On Pain, Surrender, and Redemption
“God has landed on this enemy-occupied world in human form…The perfect surrender and humiliation was undergone by Christ: perfect because He was God, surrender and humiliation because He was man.” -C. S. Lewis in The Case for Christianity
Jesus lays out the unattainable path to perfection. He takes a path that we, in ourselves, cannot walk…yet, we’re compelled to walk it. In our inadequacy, we pursue Him only to find we can’t in our own ability. I think it’s in our greatest desperation and lack that we collapse feeling completely unable and insufficient, only to realize He is truly our ability and sufficiency.
Within each of us are a mixture of natural gifts and learned traits or abilities. Some of us have the ability to endure substantial amounts of pressure. While others have a lower pain thresh hold and give in more quickly to life’s intensity. Ultimately though, we all crumble.
It’s in the crumbling that we can identify with the surrender and humiliation that Christ faced in His own humanity. His surrender was at the hands of a burdensome cup of suffering placed in His hands by our loving and fierce Father. Our suffering, like that of Christ, may also be found out in pursuit of some highly tuned value. More likely though, it’s in pursuit of something less noble.
Regardless, in the pain, we find the ability to be close to Jesus. It’s only in this place of desperation that we are positioned to experience His perfection. When our lives are most fragile, most marginalized, we have our greatest opportunity to be near our Redeemer Jesus.
If you’re like me, your first reaction to pain is bristling defensiveness. Perhaps though, we ought to more readily embrace the pain and suffering as the altar where we meet Jesus. Instead of viewing suffering as a place of desperation, maybe we ought to view suffering as an altar of beauty, transformation, and communion with God.

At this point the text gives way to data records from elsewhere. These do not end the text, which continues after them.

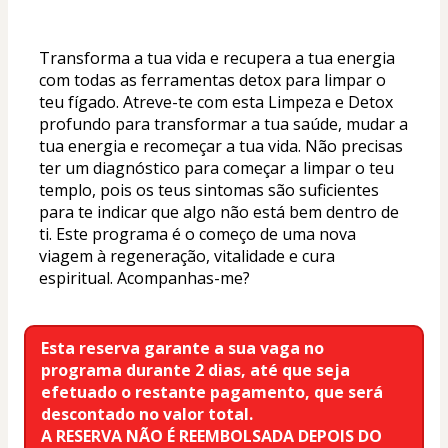
Transforma a tua vida e recupera a tua energia 
com todas as ferramentas detox para limpar o 
teu fígado. Atreve-te com esta Limpeza e Detox 
profundo para transformar a tua saúde, mudar a 
tua energia e recomeçar a tua vida. Não precisas 
ter um diagnóstico para começar a limpar o teu 
templo, pois os teus sintomas são suficientes 
para te indicar que algo não está bem dentro de 
ti. Este programa é o começo de uma nova 
viagem à regeneração, vitalidade e cura 
espiritual. Acompanhas-me?
Esta reserva garante a sua vaga no 
programa durante 2 dias, até que seja 
efetuado o restante pagamento, que será 
descontado no valor total.
A RESERVA NÃO É REEMBOLSADA DEPOIS DO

I don’t know that I’ve ever been at this altar of pain and benefitted myself by wallowing in angst. I do know that eventually as I work through my pain in this sacred pain-filled sanctuary, I have always found God to be sufficiently beautiful and redemptive. And, so life is expected to continue to bring the pain as we move through various phases of life. And, I for one aim to handcuff that expectation of pain to the hope of my Redeemer Jesus being sufficiently perfect in walking with His redeemed through the pain and humiliation to a beautiful surrender to realized dependency on His perfection.